Since I recently saw a post on Reddit netsec which sadly omitted what to use instead of ssh-agent, I felt it was time to write yet another discussion about the perils of what is a useless workflow at best and a dangerous habit at worst. I’ll show a simpler, more secure and more powerful alternative in the form of SSH ProxyCommand.

SSH Agent Forwarding can be enabled by calling ssh -A or by setting the AgentForward flag in your config. It is meant as an easy way to connect to a host A with your SSH key and from there connect to another host B with that same key.
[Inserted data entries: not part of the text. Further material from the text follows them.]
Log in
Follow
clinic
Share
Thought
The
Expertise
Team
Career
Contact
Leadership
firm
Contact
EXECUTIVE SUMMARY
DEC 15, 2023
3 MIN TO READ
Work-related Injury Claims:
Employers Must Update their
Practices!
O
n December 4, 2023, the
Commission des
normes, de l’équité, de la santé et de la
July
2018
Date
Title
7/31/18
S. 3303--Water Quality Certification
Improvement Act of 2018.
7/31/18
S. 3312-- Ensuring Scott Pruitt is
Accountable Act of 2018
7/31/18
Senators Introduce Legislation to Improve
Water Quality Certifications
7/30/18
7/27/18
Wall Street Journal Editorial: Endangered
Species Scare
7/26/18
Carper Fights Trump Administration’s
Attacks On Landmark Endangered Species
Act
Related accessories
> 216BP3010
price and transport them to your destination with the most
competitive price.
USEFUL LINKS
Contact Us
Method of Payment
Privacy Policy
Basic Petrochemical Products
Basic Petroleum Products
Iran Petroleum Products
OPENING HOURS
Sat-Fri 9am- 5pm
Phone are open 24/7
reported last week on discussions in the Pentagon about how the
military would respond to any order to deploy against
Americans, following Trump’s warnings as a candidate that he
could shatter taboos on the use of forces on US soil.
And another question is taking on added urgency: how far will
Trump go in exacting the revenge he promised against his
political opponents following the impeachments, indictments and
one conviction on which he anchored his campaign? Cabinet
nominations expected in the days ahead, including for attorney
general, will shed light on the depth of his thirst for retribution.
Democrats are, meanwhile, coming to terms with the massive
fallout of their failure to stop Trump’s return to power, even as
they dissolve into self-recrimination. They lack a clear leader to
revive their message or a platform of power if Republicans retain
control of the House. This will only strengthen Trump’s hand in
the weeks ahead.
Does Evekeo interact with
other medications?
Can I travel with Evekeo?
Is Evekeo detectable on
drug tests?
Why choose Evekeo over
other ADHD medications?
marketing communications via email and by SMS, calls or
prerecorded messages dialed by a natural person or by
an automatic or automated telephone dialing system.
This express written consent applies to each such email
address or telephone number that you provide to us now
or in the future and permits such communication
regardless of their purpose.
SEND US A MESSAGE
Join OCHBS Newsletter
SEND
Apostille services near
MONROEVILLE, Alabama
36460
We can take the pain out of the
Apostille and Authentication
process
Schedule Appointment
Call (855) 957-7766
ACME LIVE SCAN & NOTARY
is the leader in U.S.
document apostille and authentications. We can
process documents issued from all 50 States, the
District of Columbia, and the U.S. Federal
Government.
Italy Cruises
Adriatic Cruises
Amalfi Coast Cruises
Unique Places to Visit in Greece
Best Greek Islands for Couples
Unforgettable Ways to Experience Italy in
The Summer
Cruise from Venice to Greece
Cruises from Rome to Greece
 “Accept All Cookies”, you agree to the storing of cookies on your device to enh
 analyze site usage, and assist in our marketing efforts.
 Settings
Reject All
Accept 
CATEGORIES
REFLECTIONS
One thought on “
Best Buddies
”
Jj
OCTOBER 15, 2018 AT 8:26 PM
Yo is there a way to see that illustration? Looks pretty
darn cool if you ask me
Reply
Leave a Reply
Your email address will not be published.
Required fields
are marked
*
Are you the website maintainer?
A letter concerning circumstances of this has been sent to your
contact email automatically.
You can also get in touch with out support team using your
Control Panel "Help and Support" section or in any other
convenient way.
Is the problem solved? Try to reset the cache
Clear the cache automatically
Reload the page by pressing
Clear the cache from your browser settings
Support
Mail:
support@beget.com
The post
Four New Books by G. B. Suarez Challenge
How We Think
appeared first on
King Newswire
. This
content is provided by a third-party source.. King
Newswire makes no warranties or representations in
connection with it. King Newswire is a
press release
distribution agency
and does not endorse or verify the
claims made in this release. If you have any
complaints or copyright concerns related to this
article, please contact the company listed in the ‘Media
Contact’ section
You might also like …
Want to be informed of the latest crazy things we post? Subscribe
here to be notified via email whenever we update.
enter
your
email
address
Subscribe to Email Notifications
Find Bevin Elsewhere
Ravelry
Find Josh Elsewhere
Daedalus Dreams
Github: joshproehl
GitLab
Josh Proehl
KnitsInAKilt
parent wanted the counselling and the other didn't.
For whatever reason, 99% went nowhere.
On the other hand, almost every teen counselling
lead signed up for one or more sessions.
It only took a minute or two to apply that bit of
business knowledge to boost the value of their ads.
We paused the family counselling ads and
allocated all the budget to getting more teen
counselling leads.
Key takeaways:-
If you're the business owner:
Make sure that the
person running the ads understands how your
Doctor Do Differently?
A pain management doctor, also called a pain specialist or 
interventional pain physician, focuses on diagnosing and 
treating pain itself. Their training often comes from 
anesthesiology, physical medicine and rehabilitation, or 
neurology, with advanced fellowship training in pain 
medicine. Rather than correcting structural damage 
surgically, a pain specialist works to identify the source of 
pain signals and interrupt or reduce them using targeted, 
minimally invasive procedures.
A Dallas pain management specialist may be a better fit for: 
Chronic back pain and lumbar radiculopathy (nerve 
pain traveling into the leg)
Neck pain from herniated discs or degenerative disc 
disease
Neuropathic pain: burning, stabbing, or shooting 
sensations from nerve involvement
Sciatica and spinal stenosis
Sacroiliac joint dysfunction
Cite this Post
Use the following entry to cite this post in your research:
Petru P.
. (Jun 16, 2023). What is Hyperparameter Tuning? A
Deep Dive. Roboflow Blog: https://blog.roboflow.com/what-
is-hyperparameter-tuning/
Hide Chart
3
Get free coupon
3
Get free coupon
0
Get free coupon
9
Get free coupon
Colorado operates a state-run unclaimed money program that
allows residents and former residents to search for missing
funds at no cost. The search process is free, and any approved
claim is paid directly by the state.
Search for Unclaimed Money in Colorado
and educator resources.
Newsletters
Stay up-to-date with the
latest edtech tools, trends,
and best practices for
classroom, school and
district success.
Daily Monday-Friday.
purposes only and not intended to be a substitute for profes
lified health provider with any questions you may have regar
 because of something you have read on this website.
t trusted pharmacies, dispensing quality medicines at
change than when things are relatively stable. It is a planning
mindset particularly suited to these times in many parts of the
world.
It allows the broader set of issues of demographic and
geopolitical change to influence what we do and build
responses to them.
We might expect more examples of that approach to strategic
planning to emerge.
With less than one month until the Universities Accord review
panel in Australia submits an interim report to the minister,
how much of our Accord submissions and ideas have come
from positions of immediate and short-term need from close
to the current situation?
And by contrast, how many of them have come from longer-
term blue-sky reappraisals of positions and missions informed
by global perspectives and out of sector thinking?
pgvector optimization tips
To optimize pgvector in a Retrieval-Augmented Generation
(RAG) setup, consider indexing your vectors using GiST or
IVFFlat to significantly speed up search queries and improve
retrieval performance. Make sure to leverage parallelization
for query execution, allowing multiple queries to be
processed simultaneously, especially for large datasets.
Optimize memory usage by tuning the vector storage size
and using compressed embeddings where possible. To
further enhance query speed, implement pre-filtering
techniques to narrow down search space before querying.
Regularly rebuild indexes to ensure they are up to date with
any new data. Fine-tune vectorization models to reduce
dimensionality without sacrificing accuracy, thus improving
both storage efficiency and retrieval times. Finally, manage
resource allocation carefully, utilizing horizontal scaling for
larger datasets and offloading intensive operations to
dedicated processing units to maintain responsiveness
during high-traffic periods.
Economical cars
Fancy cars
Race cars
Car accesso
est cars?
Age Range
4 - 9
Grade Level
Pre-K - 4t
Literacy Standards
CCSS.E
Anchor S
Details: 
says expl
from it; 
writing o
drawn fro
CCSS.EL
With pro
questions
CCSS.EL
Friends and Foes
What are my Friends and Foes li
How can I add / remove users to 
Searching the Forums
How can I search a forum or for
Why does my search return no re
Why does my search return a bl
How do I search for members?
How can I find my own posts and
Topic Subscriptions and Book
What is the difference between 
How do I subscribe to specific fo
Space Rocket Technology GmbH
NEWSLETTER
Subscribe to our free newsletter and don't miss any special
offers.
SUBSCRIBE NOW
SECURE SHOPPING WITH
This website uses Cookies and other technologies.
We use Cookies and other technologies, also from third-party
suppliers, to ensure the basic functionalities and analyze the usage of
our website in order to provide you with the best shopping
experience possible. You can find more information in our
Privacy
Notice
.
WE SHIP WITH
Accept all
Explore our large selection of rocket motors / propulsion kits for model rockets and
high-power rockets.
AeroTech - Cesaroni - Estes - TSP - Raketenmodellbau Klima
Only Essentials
This obviously is only needed if you cannot connect to host B directly from your workstation.

The problem is that while you’re connected to host A, a forwarding socket will be set up so that the SSH client on host A can connect to the ssh-agent on your workstation to perform authentication on its behalf. This means that anyone with sufficient permission on host A will be able to use that socket to connect to and use your local ssh-agent. It could be the root user or anyone else who managed to compromise host A. The result is that the user would be able to impersonate you to any host as long as you’re connected to host A.

You might say that host A only belongs to yourself, there is no other user on it, even less so someone with root access. But then again: Why take the chance? The probability of encountering a compromised machine increases with the number of hosts you connect to, and I know most people consider their workstation their most secure host.